La sentencia claramente ha polarizado a la opinión pública, pero faltando dos años para las elecciones podría ocurrir que ese impulso inicial sea insuficiente para organizar una campaña electoral. Sin embargo, la condena no dejará de ser uno de los temas de las próximas elecciones. Resulta una paradoja que la sombra de Fujimori se proyecte por tanto tiempo en el panorama electoral peruano.

2 comentarios:

Anónimo dijo...

Muy interesante la entrevista, pero no aclara mucho, lo que hace es aumentar la duda, que es lo que le conviene a la parte acusada. Pienso que los jueces que lo han sentenciado (a fujimori) son personas honorables y muchos coinciden en esta opinion, hasta la parte acusada no puso reparos a ninguno de ellos ademas, este juicio ha llamado la atención mundial, y por ello pienso que los jueces han obrado lo más honestamente posible sin odios ni intereses particulares o politicos.
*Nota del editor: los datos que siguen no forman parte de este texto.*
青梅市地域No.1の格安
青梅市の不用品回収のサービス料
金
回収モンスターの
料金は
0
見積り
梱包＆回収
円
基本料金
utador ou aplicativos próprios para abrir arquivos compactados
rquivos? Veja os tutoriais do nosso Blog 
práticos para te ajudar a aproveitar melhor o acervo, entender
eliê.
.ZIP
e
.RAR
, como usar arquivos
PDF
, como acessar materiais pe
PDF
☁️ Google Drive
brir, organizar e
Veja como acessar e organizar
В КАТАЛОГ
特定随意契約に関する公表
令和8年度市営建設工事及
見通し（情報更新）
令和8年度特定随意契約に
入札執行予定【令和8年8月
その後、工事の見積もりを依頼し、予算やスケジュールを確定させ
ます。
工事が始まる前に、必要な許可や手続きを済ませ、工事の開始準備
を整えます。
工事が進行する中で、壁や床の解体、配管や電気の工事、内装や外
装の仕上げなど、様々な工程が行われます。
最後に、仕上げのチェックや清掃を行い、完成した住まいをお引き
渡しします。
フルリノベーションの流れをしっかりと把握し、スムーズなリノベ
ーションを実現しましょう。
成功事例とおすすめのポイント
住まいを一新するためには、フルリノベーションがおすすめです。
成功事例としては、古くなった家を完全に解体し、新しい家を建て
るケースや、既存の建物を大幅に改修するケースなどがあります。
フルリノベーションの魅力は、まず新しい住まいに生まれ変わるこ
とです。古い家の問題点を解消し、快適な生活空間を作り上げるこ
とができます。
La sentencia dada a fujimori es correcta, y justa.

drugo dijo...

Desde luego hay que celebrar que el caso Fujimori se haya resuelto donde debía, en los tribunales.
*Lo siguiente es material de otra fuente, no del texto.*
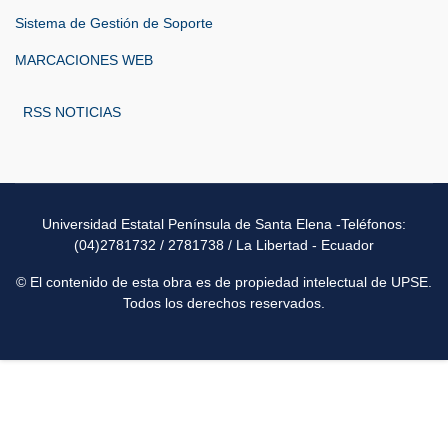
Sistema de Gestión de Soporte
MARCACIONES WEB
RSS NOTICIAS
Universidad Estatal Península de Santa Elena -Teléfonos:
(04)2781732 / 2781738 / La Libertad - Ecuador
© El contenido de esta obra es de propiedad intelectual de UPSE.
Todos los derechos reservados.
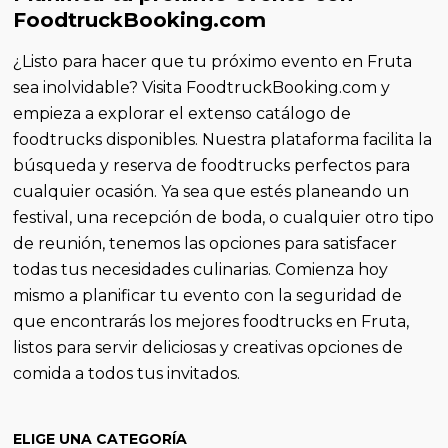
FoodtruckBooking.com
¿Listo para hacer que tu próximo evento en Fruta
sea inolvidable? Visita FoodtruckBooking.com y
empieza a explorar el extenso catálogo de
foodtrucks disponibles. Nuestra plataforma facilita la
búsqueda y reserva de foodtrucks perfectos para
cualquier ocasión. Ya sea que estés planeando un
festival, una recepción de boda, o cualquier otro tipo
de reunión, tenemos las opciones para satisfacer
todas tus necesidades culinarias. Comienza hoy
mismo a planificar tu evento con la seguridad de
que encontrarás los mejores foodtrucks en Fruta,
listos para servir deliciosas y creativas opciones de
comida a todos tus invitados.
ELIGE UNA CATEGORÍA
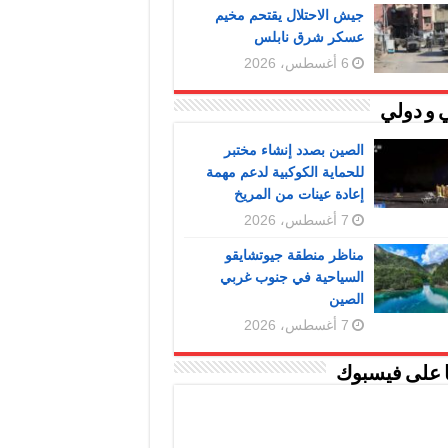
جيش الاحتلال يقتحم مخيم
عسكر شرق نابلس
6 أغسطس، 2026
 و دولي
الصين بصدد إنشاء مختبر
للحماية الكوكبية لدعم مهمة
إعادة عينات من المريخ
7 أغسطس، 2026
مناظر منطقة جيوتشايقو
السياحية في جنوب غربي
الصين
7 أغسطس، 2026
ا على فيسبوك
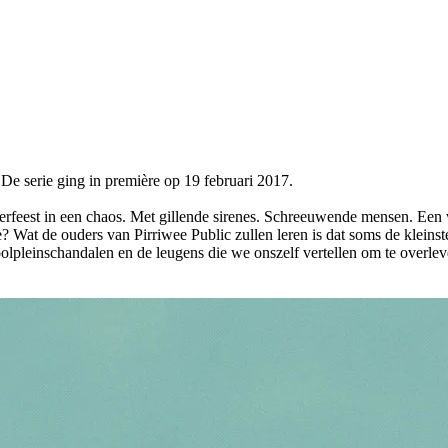
De serie ging in première op 19 februari 2017.
uderfeest in een chaos. Met gillende sirenes. Schreeuwende mensen. Een v
 Wat de ouders van Pirriwee Public zullen leren is dat soms de kleinste l
pleinschandalen en de leugens die we onszelf vertellen om te overleve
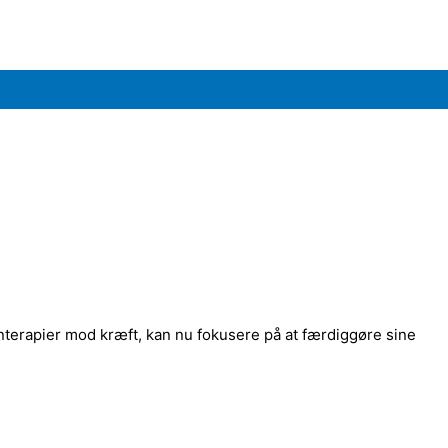
nterapier mod kræft, kan nu fokusere på at færdiggøre sine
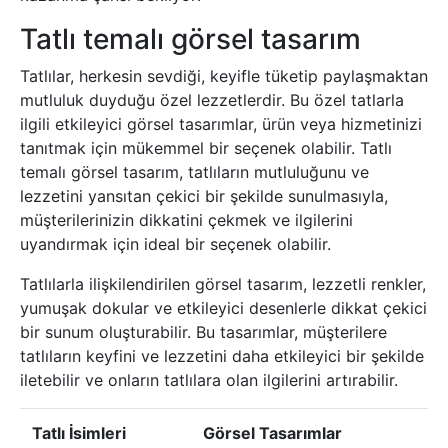
Tatlı temalı görsel tasarım
Tatlılar, herkesin sevdiği, keyifle tüketip paylaşmaktan
mutluluk duyduğu özel lezzetlerdir. Bu özel tatlarla
ilgili etkileyici görsel tasarımlar, ürün veya hizmetinizi
tanıtmak için mükemmel bir seçenek olabilir. Tatlı
temalı görsel tasarım, tatlıların mutluluğunu ve
lezzetini yansıtan çekici bir şekilde sunulmasıyla,
müşterilerinizin dikkatini çekmek ve ilgilerini
uyandırmak için ideal bir seçenek olabilir.
Tatlılarla ilişkilendirilen görsel tasarım, lezzetli renkler,
yumuşak dokular ve etkileyici desenlerle dikkat çekici
bir sunum oluşturabilir. Bu tasarımlar, müşterilere
tatlıların keyfini ve lezzetini daha etkileyici bir şekilde
iletebilir ve onların tatlılara olan ilgilerini artırabilir.
Tatlı İsimleri
Görsel Tasarımlar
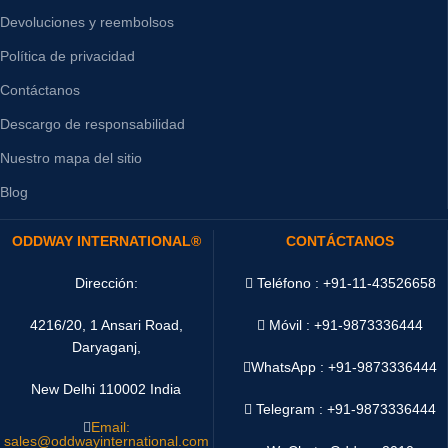
Devoluciones y reembolsos
Política de privacidad
Contáctanos
Descargo de responsabilidad
Nuestro mapa del sitio
Blog
ODDWAY INTERNATIONAL®
CONTÁCTANOS
Dirección:
Teléfono : +91-11-43526658
4216/20, 1 Ansari Road,
Móvil : +91-9873336444
Daryaganj,
WhatsApp :
+91-9873336444
New Delhi 110002 India
Telegram : +91-9873336444
Email:
sales@oddwayinternational.com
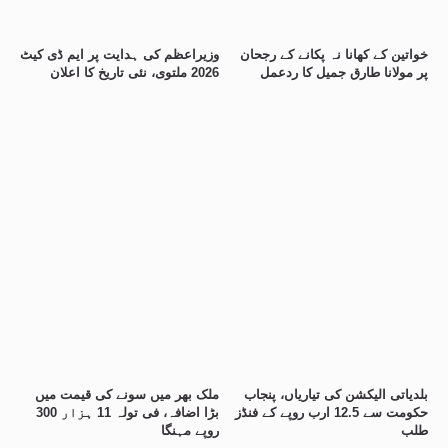
خواتین کے کھانا نہ پکانے کے رجحان
وزیراعظم کی ہدایت پر ایم ڈی کیٹ
پر مولانا طارق جمیل کا ردعمل
2026 ملتوی، نئی تاریخ کا اعلان
بلدیاتی الیکشن کی تیاریاں، پنجاب
ملک بھر میں سونے کی قیمت میں
حکومت سے 12.5 ارب روپے کے فنڈز
بڑا اضافہ، فی تولہ 11 ہزار 300
طلب
روپے مہنگا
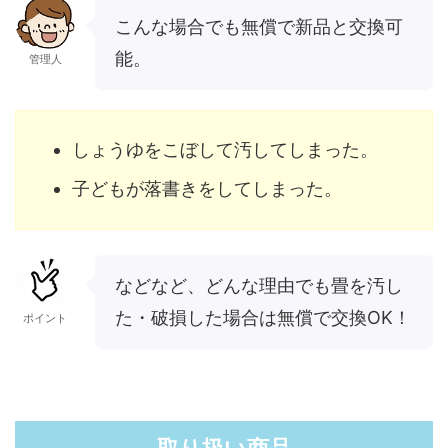
こんな場合でも無償で新品と交換可
能。
管理人
しょうゆをこぼして汚してしまった。
子どもが落書きをしてしまった。
などなど、どんな理由でも畳を汚し
た・破損した場合は無償で交換OK！
ポイント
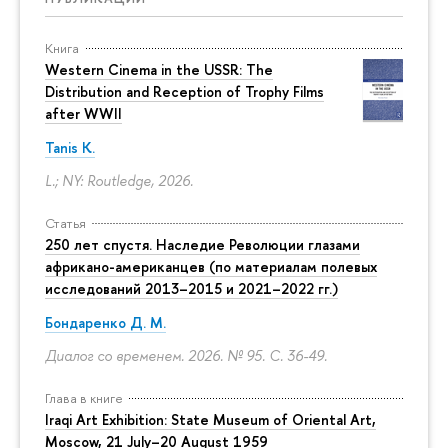
Книга
Western Cinema in the USSR: The
Distribution and Reception of Trophy Films
after WWII
Tanis K.
L.; NY: Routledge, 2026.
Статья
250 лет спустя. Наследие Революции глазами
африкано-американцев (по материалам полевых
исследований 2013–2015 и 2021–2022 гг.)
Бондаренко Д. М.
Диалог со временем. 2026. № 95.
С. 36-49.
Глава в книге
Iraqi Art Exhibition: State Museum of Oriental Art,
Moscow, 21 July–20 August 1959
Bien dicen que es muy fácil ser general después de la batalla, pero creo que si bien es cierto ha habido un respecto muy escrupuloso por los procedimientos y formas por parte del juez San Martín y compañía, también opino que, en el fondo, el fallo se dejó llevar en gran medida, por el factor político.

No simpatizo con Fujimori,me parece que, durante su segundo gobierno, fue un mandatario mercatilista populista y corrupto (de seguro le encontarán pruebas, no indicios, de ello en los juicios que le quedan por afrontar), pero un análisis neutral de la situación, a mi parecer, podría, al menos considerar opinable el fallo.